Although there are hundreds of instruction documents, notices, announcements and other publications online that are accessible to blind and visually impaired taxpayers, there are no accessible tax forms.
That's because tax forms are posted in PDF files, which cannot be read by screen readers used by the blind and visually impaired.
"The forms issue is a difficult one," said Michael Moore, chief of the IRS' Alternative Media Center, a special unit created to solve this and other information technology problems. It turns out that "no one in government has accessible PDF forms," he said.
Or no one did until now.
After more than a year's work on the problem, the Alternative Media Center and Adobe Systems Inc. have created tax forms that can be read by screen readers.
So far, five forms have been tested and shown to work, and another 10 or so are ready to be tested, Moore said. The IRS plans to make accessible versions of the 50 most requested forms available for tax season next spring, he said.
The problem with PDF forms is that screen readers are designed to read traditional text, but PDF forms typically use much more complex arrangements of text, which screen readers find hard to follow.
Adobe solved part of the problem with its Acrobat Reader Version 5.0, which supports features such as high-contrast viewing and compatibility with third-party screen readers. But screen readers still have trouble reading PDF contents in the correct order. Information arranged in columns, for example, can confuse a screen reader.
Another problem is that screen readers do not always differentiate between instructions telling a taxpayer how to fill out the form and labels intended to guide screen reader users.
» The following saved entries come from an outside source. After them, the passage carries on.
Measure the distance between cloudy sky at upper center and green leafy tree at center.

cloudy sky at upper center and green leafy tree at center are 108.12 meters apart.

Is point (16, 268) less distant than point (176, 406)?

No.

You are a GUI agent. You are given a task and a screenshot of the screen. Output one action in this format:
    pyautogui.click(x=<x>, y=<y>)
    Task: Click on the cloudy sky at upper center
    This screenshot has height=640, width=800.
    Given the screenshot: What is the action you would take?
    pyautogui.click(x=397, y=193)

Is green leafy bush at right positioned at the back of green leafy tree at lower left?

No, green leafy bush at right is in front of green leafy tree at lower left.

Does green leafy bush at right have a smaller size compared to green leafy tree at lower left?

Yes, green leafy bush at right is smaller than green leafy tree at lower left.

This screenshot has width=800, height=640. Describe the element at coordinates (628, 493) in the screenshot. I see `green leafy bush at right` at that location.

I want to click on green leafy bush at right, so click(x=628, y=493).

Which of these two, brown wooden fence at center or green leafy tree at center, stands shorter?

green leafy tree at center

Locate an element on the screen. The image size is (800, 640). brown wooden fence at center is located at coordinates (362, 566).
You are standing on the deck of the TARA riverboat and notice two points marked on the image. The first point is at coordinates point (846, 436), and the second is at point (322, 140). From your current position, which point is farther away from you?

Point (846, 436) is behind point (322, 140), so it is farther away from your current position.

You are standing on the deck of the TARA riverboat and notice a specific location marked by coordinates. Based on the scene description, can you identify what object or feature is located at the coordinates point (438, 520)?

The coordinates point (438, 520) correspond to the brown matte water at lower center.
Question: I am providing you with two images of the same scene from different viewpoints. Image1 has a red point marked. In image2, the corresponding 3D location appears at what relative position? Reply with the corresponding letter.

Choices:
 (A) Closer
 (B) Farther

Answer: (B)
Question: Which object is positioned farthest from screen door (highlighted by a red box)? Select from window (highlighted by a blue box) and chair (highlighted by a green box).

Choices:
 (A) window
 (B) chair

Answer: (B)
Thus the screen reader might read a line that says "name" and a label that says "put your name here." The result can be a garbled audio message.
Now Adobe and the IRS have solved that problem, according to Moore and Greg Pisocky, an accessibility specialist at Adobe.
A new Adobe forms-authoring tool named Tea Party (in honor of the tax agency, Pisocky said) better integrates form contents and tag descriptions to eliminate screen reader confusion. Tea Party will be released in late July, Pisocky said.
Although other formats could be used to create accessible tax forms, the IRS has decided against abandoning PDF because Adobe provides Acrobat Reader free to anyone who wants to download it, Moore said.
And now that the IRS has the problem of accessible PDFs under control, it is anxious to share the solution with other agencies. "We've hit what we feel is a true breakthrough with this," he said.
"All agencies have tons of forms that have not been accessible," Moore said. In addition to the forms that agencies use to do business with the public, there are piles of personnel forms that could be made accessible and processed online, he said.
The Alternative Media Center is working on another innovative technology: digital talking books. Moore said the IRS soon might be able to make all of its documents available on CD-ROM in formats that would be readable by computers or other digital devices.